I’m tracking my reading on a monthly basis again as part of 2019’s effort to be more methodical about record keeping. So here’s what i read, along with some notes on it, as i start building up in order to be doing more regular lengthy reviews again.

  • I have been binge-reading Robert J. Crane’s Out of the Box series and finished up Badder, Nemesis, Apex, Time, Remember, Hero, and Flashback. These are highly satisfying superhero novels and I’m really looking forward to the next installment, which is book #24.
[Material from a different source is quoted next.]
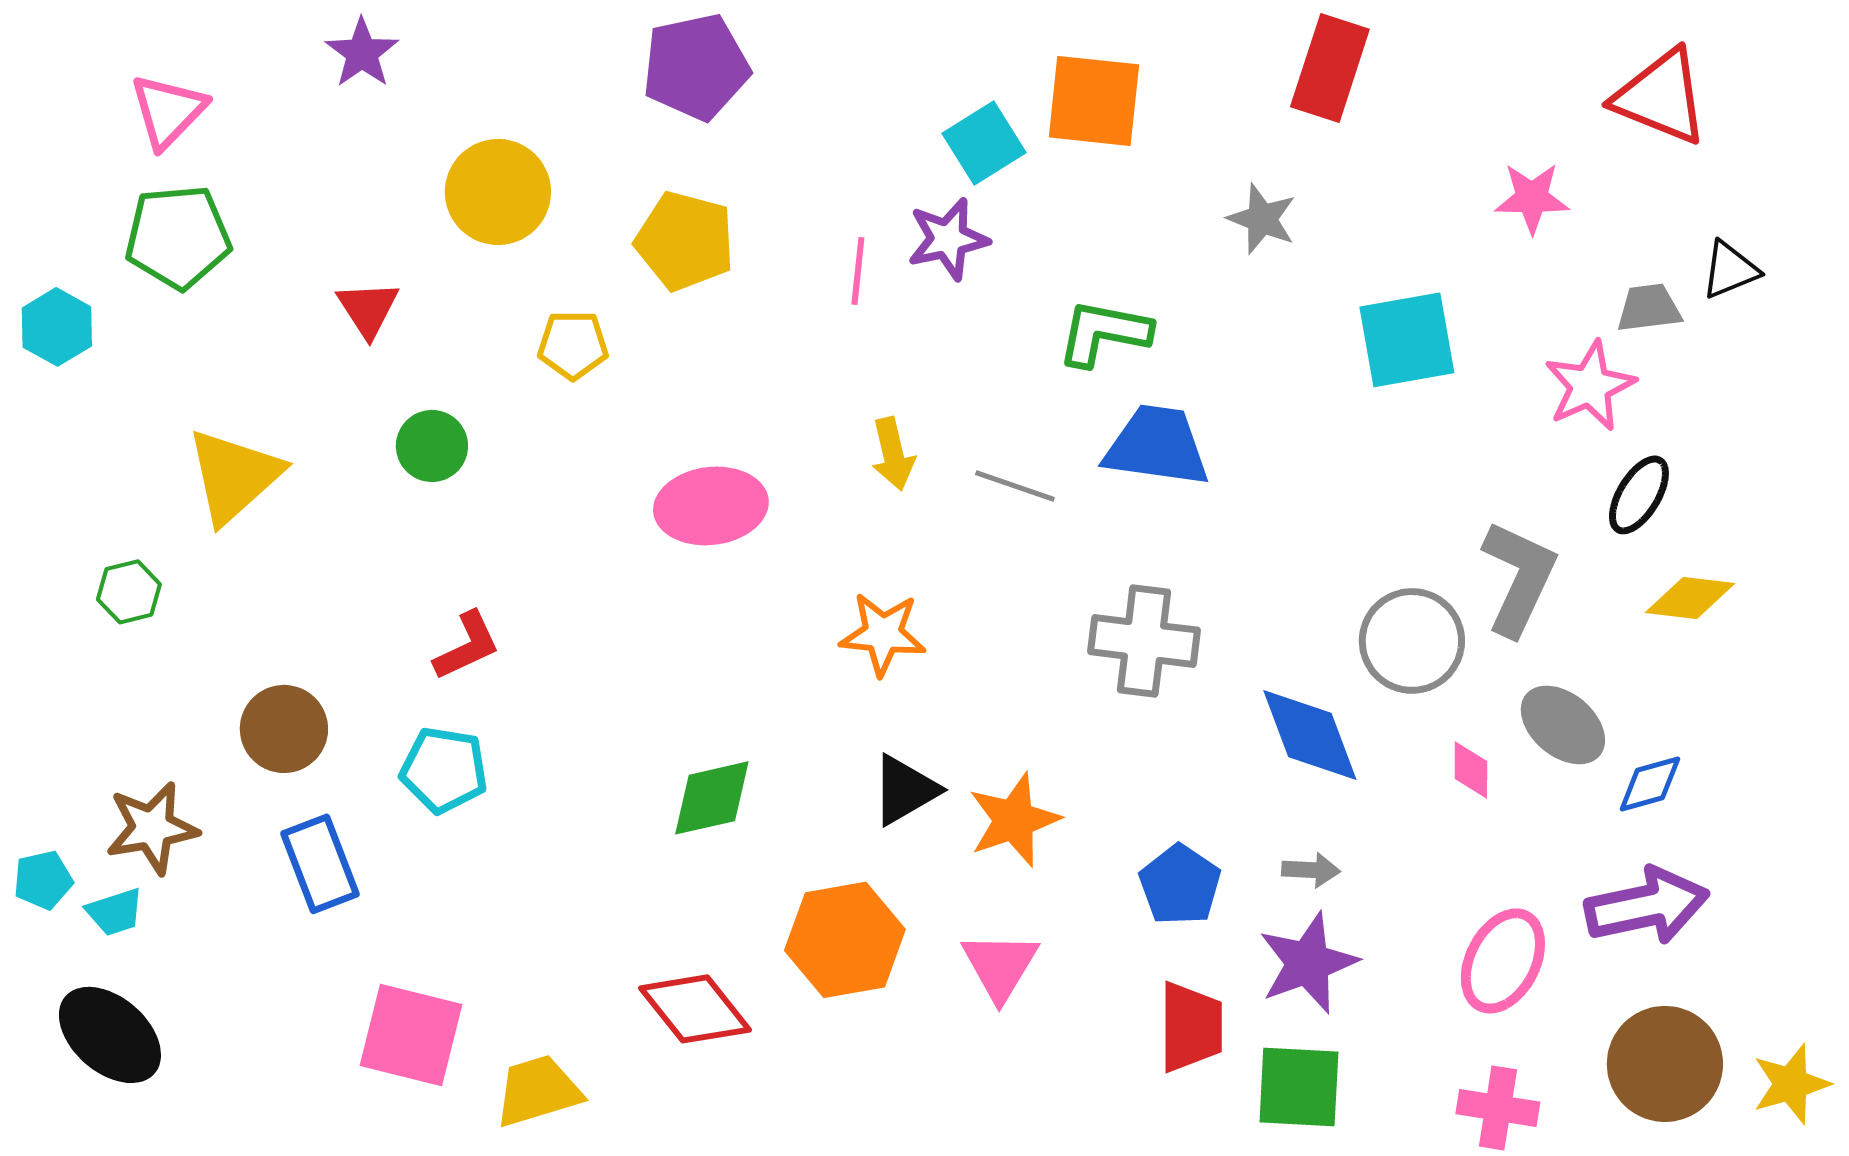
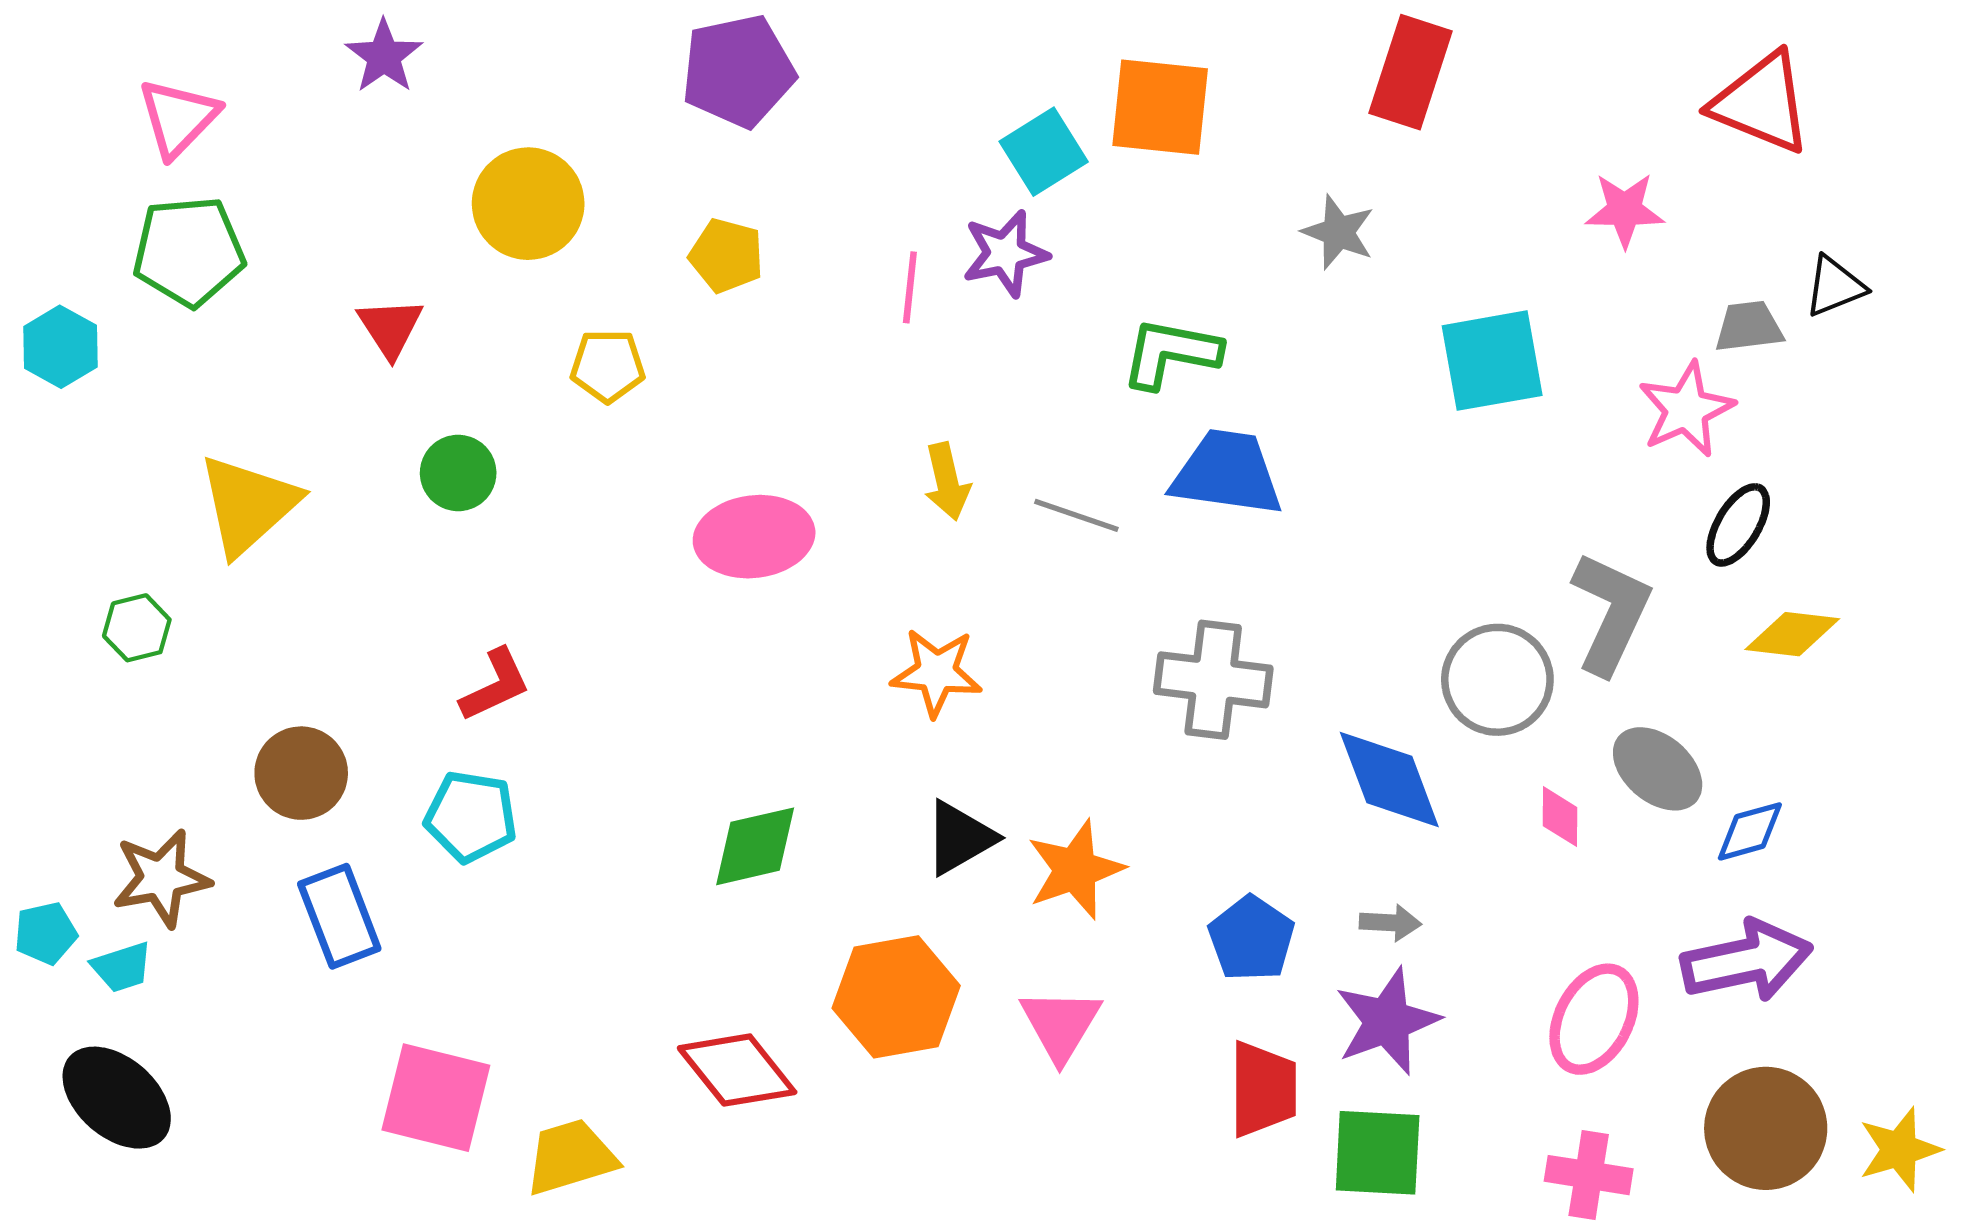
yellow pentagon: (685, 241) -> (726, 256), size x0.7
  • I also tried to add more nonfiction to my reading list in 2019. The first of these was Seth Godin’s This is Marketing: You Can’t Be Seen Until You Learn to See, which I found myself taking a lot of notes on. I’ve been reading a number of works on marketing and pricing for the Rambo Academy and it’s been handy but right now I feel like I have been slogging through the same grad-level text on pricing for a kerjillion years.
  • Because I work with some clients as a writing coach, I found The Coaching Habit: Say Less, Ask More, and Change the Way You Lead Forever by Michael Bungay Stamer useful, particularly the listen more, talk less part.
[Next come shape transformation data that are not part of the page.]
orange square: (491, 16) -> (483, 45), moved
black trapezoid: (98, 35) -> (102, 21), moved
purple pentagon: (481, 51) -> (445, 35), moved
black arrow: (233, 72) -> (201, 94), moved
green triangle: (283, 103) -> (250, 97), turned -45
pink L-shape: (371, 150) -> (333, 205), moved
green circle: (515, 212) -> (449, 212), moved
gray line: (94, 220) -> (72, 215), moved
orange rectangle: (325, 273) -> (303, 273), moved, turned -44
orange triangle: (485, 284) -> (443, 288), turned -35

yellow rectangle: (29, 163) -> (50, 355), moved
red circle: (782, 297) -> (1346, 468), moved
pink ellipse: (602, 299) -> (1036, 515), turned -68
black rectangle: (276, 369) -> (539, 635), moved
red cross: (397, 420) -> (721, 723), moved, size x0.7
  • William Gibson’s The Peripheral was a terrific read and I’m working on an essay that is an appreciation of Gibson and his work. He’s our latest SFWA Grand master and I’m looking forward to meeting him at the Nebulas.
  • I read Diane Morrison’s Once Upon a Time in The Wyrd West in order to blurb it. Here’s the blurb I sent: Saskatchewan gunslinger elves in a world vividly real and detailed. Morrison shows us a rarely explored Weird West landscape. Really a fun book for Weird Western lovers.
  • A space romp that I really enjoyed, I read Elizabeth McCoy’s Queen of Roses at the suggestion of M.C.A. Hogarth to think about for an upcoming Storybundle. Pleased to say I’m including it, because it’s a really fun read with a great AI protagonist, Sarafina.
  • The book Astounding: John W. Campbell, Isaac Asimov, Robet A. Heinlein, L. Ron Hubbard, and the Golden Age of Science Fiction by Alec Nevala-Lee was an interesting read, particularly since Nevala-Lee’s take on a few figures differed from ones I’d been presented with in the past, particularly Randall Garrett. An acquaintance (now passed) used to insist that Garrett’s habit of walking up to women at parties and saying “I’m Randall Garrett, let’s fuck” was an example of someone unbound by stifling social norms and that no one ever took offense at it, while Nevala-Lee describes Garrett as “a bearded Texan who was known within the science fiction community as a drunk and a sexual predator” (p. 321) following up with a description of Garrett’s actions when engaged to Campbell’s daughter Jane that makes him seem like a pretty awful guy. Anyhow, if you are into SF history, this has a goodly amount, plus a nicely thorough bibliography for further reading.
  • I’m very fond of Kindle Unlimited, given how many books I consume on a weekly basis. There’s a lot of quality titles on it, and this is one of them. Currently by Sarah Mensinga features a fascinating world and a resourceful refugee heroine.
  • Bird Box by Josh Malerman was in many ways similar to the movie, although the ending is slightly different. Dunno that one has to both read the book and see the movie, unless you really dig understanding the differences between the two forms, in which case it might greatly interest you.
  • Lies Sleeping by Ben Aaronovitch finished up the terrific Rivers of London urban fantasy police procedural series and I am amore thant a little sad to say goodbye to its fabulous characters, particularly Peter Grant and Leslie.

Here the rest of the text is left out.